After my turnaround, near Don Mills Road, I passed a group of riders down on the curb, being attended by a pair of bike-borne paramedics. John popped out and waved me down. He’d been in the crash, been bruised and scraped and had his aluminium bike frame damaged beyond rideability and (he thought) repair. He decline my offer to call Monado to have him picked up, and walked toward Don Mills Road to hail a cab. (I called him later and he’d made it home without incident.)

After 30 miles of the Don Valley Parkway, I waited at the 25-km turnaround to pick up Monado and Andie. (Side note: the turnaround is at the so-called Bloor-Bayview Ramp, an elaborate structure that connects the D.V.P. with Bloor Street and the Bayview Avenue extension—but which is, in reality, the only section of the Crosstown Expressway ever built, during Toronto’s orgy of expressway-building fifty years ago.)

I kibitzed with a few of the hundreds of riders stopping at the rest station there.
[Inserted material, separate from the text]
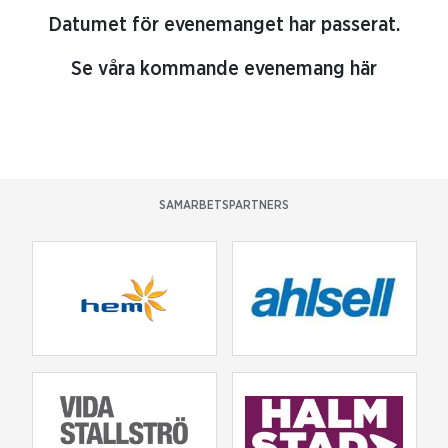
Datumet för evenemanget har passerat.
Se våra kommande evenemang här
SAMARBETSPARTNERS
It’s funny how people’s fitness levels can vary; many of the 25-km riders professed themselves exhausted at the halfway point!

Eventually Monado and Andie showed up. Monado stopped for a drink, but Andie skittered along, so I had to take off after her. She was very fast, but I was able to find her because of her distinctive Tough Girls jersey and bright yellow Aquila Tri Kids bike, but it still took a couple of minutes fast cycling to get to her.

We finished the ride at Exhibition Park, and waited just west of the Dominion Gates for Monado, who showed up with her tale of mobile-phone woe. We rode back to the van, which Monado had parked in Riverdale. Andie is a very competent street cyclist—and clearly like me telling her so.

For a total 47 mi of riding, most of it pretty easy, I was very tired and quite beat-up feeling.